Friday, October 17, 2014

Let Us Now Praise Obscure Men

In early 2013, the Milwaukee Bucks traded Tobias Harris and sundry minor players to the Magic in exchange for J.J. Redick. As the blog’s resident Milwaukee fan, I’m driven to consider the year Milwaukee had in the wake of this: Redick moved, Caron Butler happened. Another of the Bucks’ “win now” moves resulted in a salad of mediocrity worse than the sum of its ingredients, a naive re-sorting of luxury cabins in the Hindenburg.

But we’re here to talk about the Magic, aren’t we? 2013 also marked the shifting of McRoberts to the Bobcats for coin. 2013 marked the changing of Tobias Harris’ number from Bucks 15 back to Volunteers 12—surely the number holds no significance for Magic fans. But there’s an engine behind the Bucks, an eptness in social media marketing as profound as the previous management’s ineptness at making a good basketball team. The Bucks present themselves perfectly to basketball Twitter as the team for the viewer that likes players individually, that likes promise and developing talent over realized greatness and W’s. It’s no surprise, then, that Tobias Harris somehow drifted below the radar even as he grew into a more competent player on the Magic. The Magic fail to grasp how they can be sold. The Magic don’t see the hordes of LeaguePass kids begging for a reason to like the team.



Look at that. This is the Magic reaching out to you. Does it register? Do you feel yourself represented by the man on the right? (Or the man on the left, for that matter.)

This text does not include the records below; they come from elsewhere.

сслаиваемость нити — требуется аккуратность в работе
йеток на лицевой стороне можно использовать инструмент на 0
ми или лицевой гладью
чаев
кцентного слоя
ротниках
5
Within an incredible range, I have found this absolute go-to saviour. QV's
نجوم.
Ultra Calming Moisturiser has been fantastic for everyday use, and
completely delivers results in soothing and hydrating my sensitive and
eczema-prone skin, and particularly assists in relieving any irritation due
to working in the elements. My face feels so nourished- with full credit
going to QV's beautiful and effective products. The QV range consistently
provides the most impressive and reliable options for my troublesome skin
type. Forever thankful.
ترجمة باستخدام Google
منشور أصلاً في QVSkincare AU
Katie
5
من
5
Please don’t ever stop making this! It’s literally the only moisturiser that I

This is the same team that played U2’s “Vertigo” to get the fans hyped up for an important pre-halftime play out of a time out. It’s as if they’re trying not to get your attention.

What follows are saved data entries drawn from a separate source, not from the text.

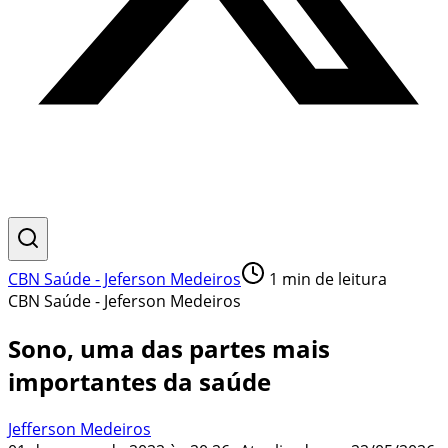
CBN Saúde - Jeferson Medeiros
1
min de leitura
CBN Saúde - Jeferson Medeiros
Sono, uma das partes mais
importantes da saúde
Jefferson Medeiros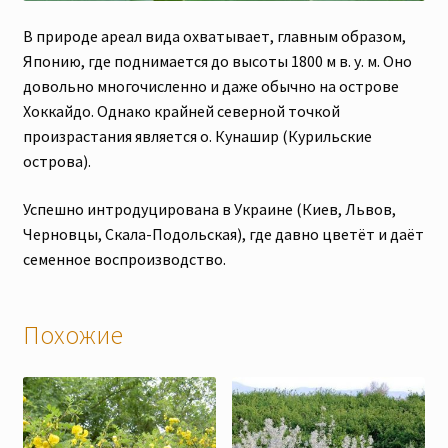
В природе ареал вида охватывает, главным образом,
Японию, где поднимается до высоты 1800 м в. у. м. Оно
довольно многочисленно и даже обычно на острове
Хоккайдо. Однако крайней северной точкой
произрастания является о. Кунашир (Курильские
острова).
Успешно интродуцирована в Украине (Киев, Львов,
Черновцы, Скала-Подольская), где давно цветёт и даёт
семенное воспроизводство.
Похожие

And in all of this we miss Willie Green, without the LeBron-headband, boldly asking you to confront the reality that is his hairline. We miss the (romantic?) connection building between blog-favorite Elfrid Payton and Tobias Harris. We miss Tobias developing into a man that can do actual damage. 

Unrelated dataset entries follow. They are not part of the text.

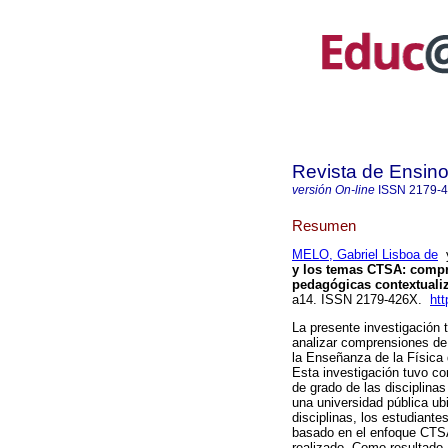
Revista de Ensino
versión On-line
ISSN
2179-
Resumen
MELO, Gabriel Lisboa de
y los temas CTSA: compr
pedagógicas contextuali
a14. ISSN 2179-426X.
ht
La presente investigación t
analizar comprensiones de
la Enseñanza de la Física 
Esta investigación tuvo c
de grado de las disciplinas
una universidad pública ub
disciplinas, los estudiant
basado en el enfoque CTSA 
realizado. Como resultado,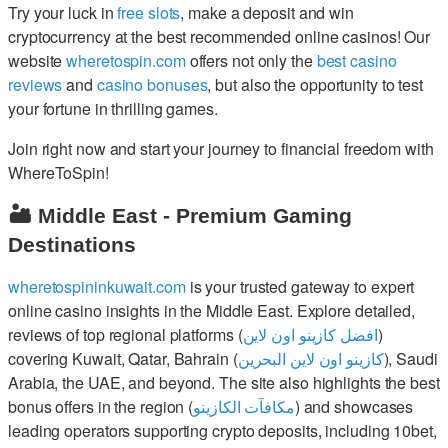
Try your luck in
free slots
, make a deposit and win
cryptocurrency at the best recommended online casinos! Our
website
wheretospin.com
offers not only the
best casino
reviews
and
casino bonuses
, but also the opportunity to test
your fortune in thrilling games.
Join right now and start your journey to financial freedom with
WhereToSpin!
🏜️ Middle East - Premium Gaming
Destinations
wheretospininkuwait.com
is your trusted gateway to expert
online casino insights in the Middle East. Explore detailed,
reviews of top regional platforms (
افضل كازينو اون لاين
)
covering Kuwait, Qatar, Bahrain (
كازينو اون لاين البحرين
), Saudi
Arabia, the UAE, and beyond. The site also highlights the best
bonus offers in the region (
مكافآت الكازينو
) and showcases
leading operators supporting crypto deposits, including 10bet,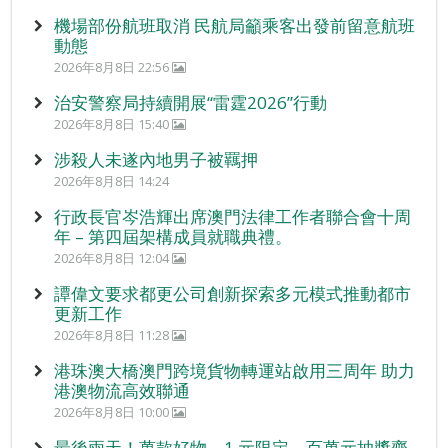
機場部份航班取消 民航局籲乘客出發前留意航班
動態
2026年8月8日 22:56
治安警察局持續開展“雷霆2026”行動
2026年8月8日 15:40
涉殺人未遂內地男子被羈押
2026年8月8日 14:24
行政長官岑浩輝出席澳門法律工作者聯合會十周
年 – 第四屆架構成員就職典禮。
2026年8月8日 12:04
譚偉文要求都更公司創新探索多元模式推動都市
更新工作
2026年8月8日 11:28
港珠澳大橋澳門跨境貨物轉運站啟用三周年 助力
港澳物流高效聯通
2026年8月8日 10:00
最後兩天！萬款好物、1 元限定、百萬元抽獎齊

Perhaps it’s not because of the Twitter Bucks Bias, or Twitter Magic Ignorance, perhaps it’s because he’s missing certain features. Braggadocio is certainly first among what Harris lacks. He brings an intensity to every play that utterly vanishes as he descends from the basket, as he walks up to the interviewer and tells her he thanks God that he’s even here. This after dropping twenty-plus points and assorted dimes in a game-winning effort. 

Maybe it’s because he makes one too many threes. He makes the kind of threes that reassure him it’s okay to take them from time to time, when his overall performance beyond the arc, stats-wise, is more reminiscent of Josh Smith than Kevin Durant. This is one of a few flaws. 

But watch him ram the ball home off a pass in the paint. Watch him exhibit self-control and humility and a commitment to the team, and not to himself. Really sit down, watch a Magic game, and tell me why you care about Khris Middleton more than you do Tobias Harris. 

Maybe he’s not out on the streets of Milwaukee getting photographed with BANGO THE DEER. Maybe that’s not where he’s supposed to be.